她应了声,觉得视线有些模糊,看不清他的五官。
他笑了,移到床头,右掌盖住她的双眼,柔声道:
“你继续睡吧,刚喂了药,药性才发作,我陪在你身边,你不必强逼自己清醒。”
他的掌心有点不平,是疤痕,她记得。是半个月亮。
她舔了舔唇,果然有药味,还是很熟悉的药啊,她也还记得小时候刚开始吃这帖子药,苦不堪言,很想吐个精光,可大师父在旁逗她,师父则用像冰一样的眼睛瞪着她,她不得不吞,一吞就倒地不起。后来身子渐好,不再被药控制……现在是太久没吃药了吗?

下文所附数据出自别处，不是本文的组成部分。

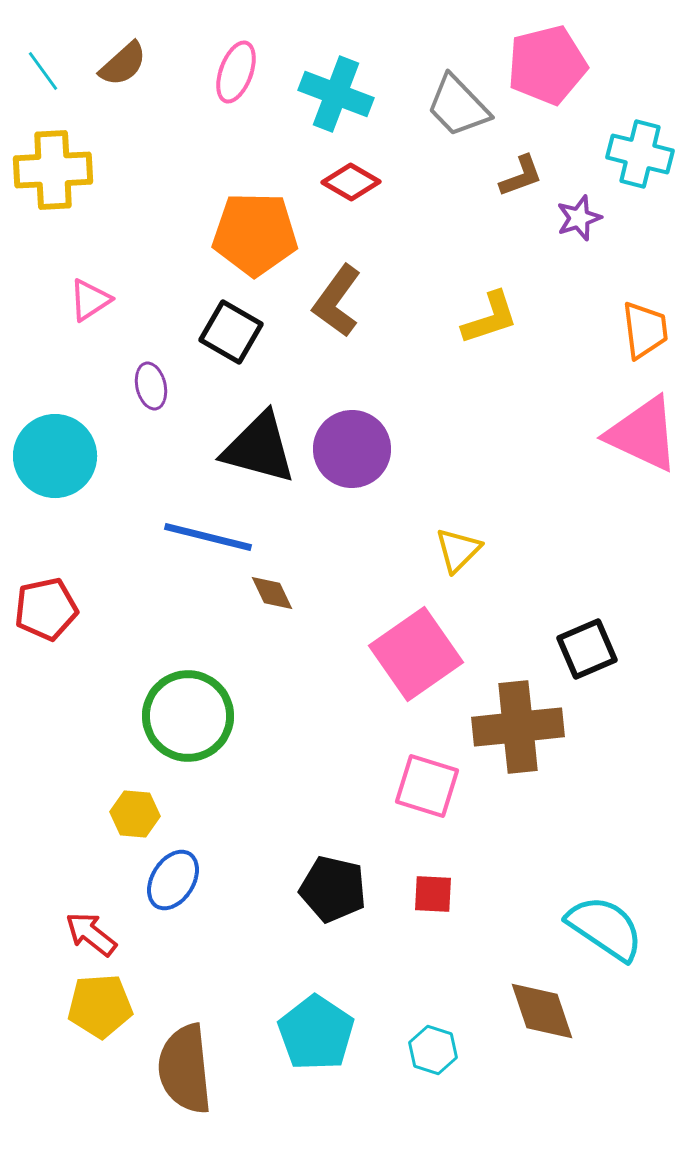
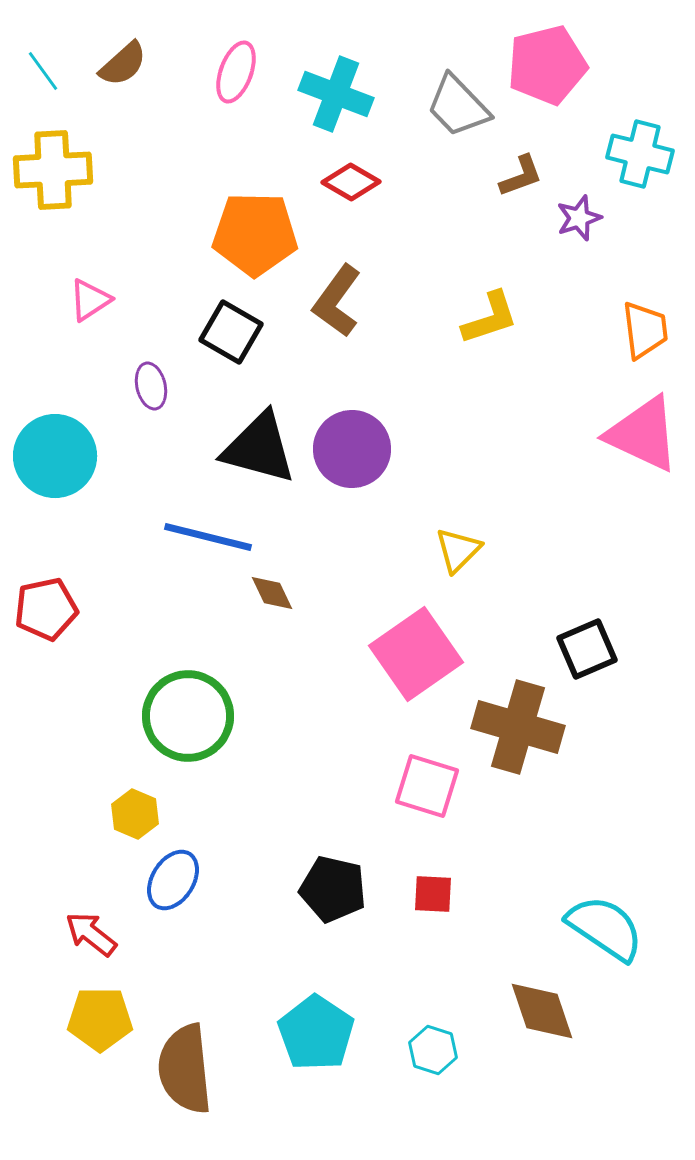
brown cross at (518, 727): rotated 22 degrees clockwise
yellow hexagon at (135, 814): rotated 18 degrees clockwise
yellow pentagon at (100, 1006): moved 13 px down; rotated 4 degrees clockwise
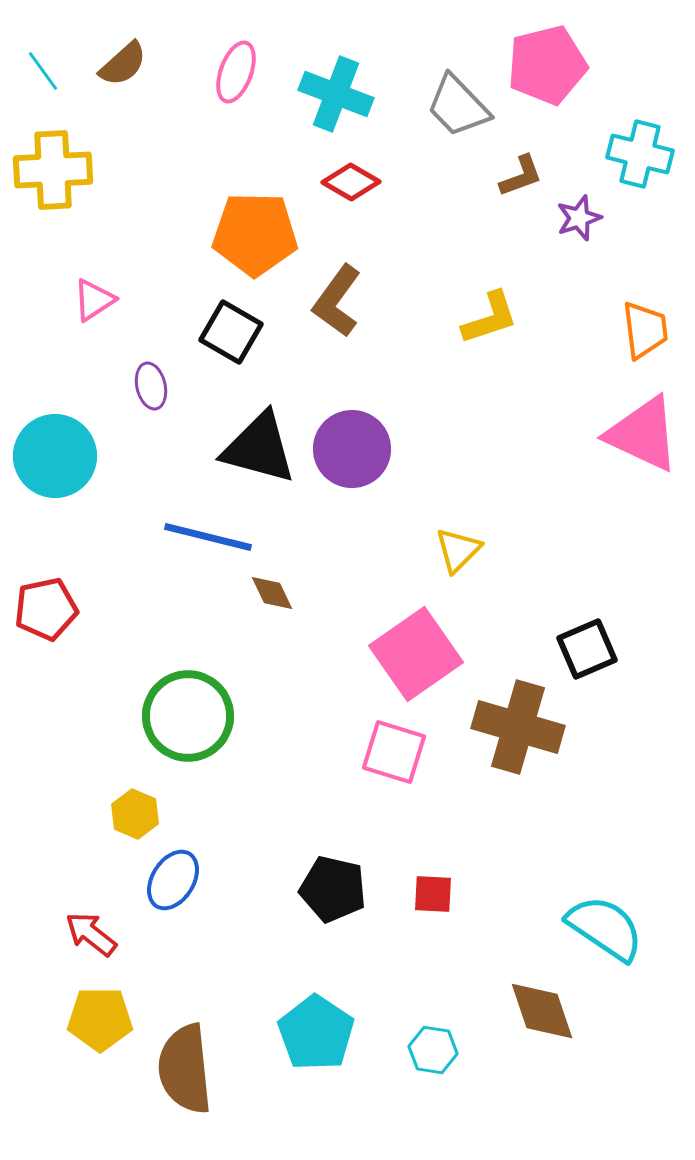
pink triangle at (90, 300): moved 4 px right
pink square at (427, 786): moved 33 px left, 34 px up
cyan hexagon at (433, 1050): rotated 9 degrees counterclockwise
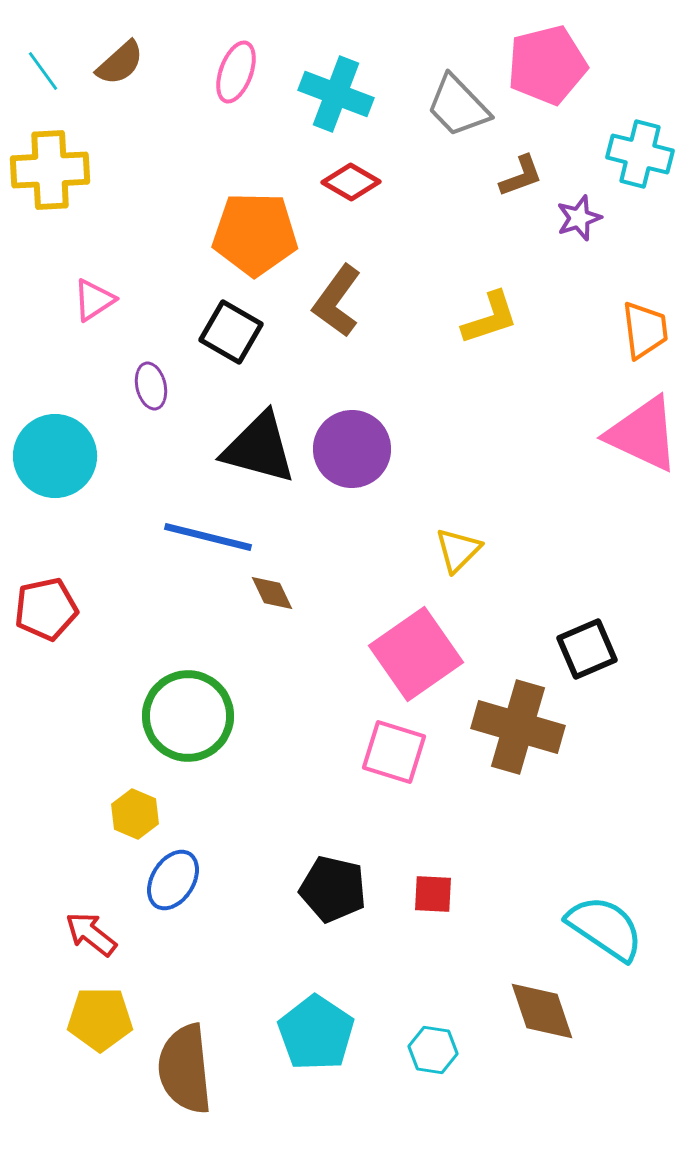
brown semicircle at (123, 64): moved 3 px left, 1 px up
yellow cross at (53, 170): moved 3 px left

“很苦吗?”那声音很平静,像在谈天气。“我也觉得有点苦,不过身子能康复最重要。”
师父他也知道苦吗?她还记得大师父说过,师父自幼随他练内功,潜心修行,才渐脱病体,不像她,心脉受损,只能很可怜的凭药物治身。所以,当她还在尝苦药时,师父他早就成为旁观者的角色,他还会记得那药多苦吗?
她的回忆满满啊!
无时无刻,都想到以前快乐的回忆,他不然,他忘个精光,这些回忆她只能独享,不敢明言。
她这一生,只恨过两个人。第一个是她自己,那日她多恨自己竟然天真善良,让那水月躲在洞里养伤,如果她早知水月会害死师父,她会在看见水月的第一眼,就动了杀念。
她恨的第二个人,是师父。
又爱又恨、又爱又恨!恨他当日逼她面对他守了二十几年的秘密,恨他当日逼她下山,恨他不明不白的离世,更恨他抛下她而亡;倘若他恢复记忆……她是既高兴又害怕又难以面对他啊!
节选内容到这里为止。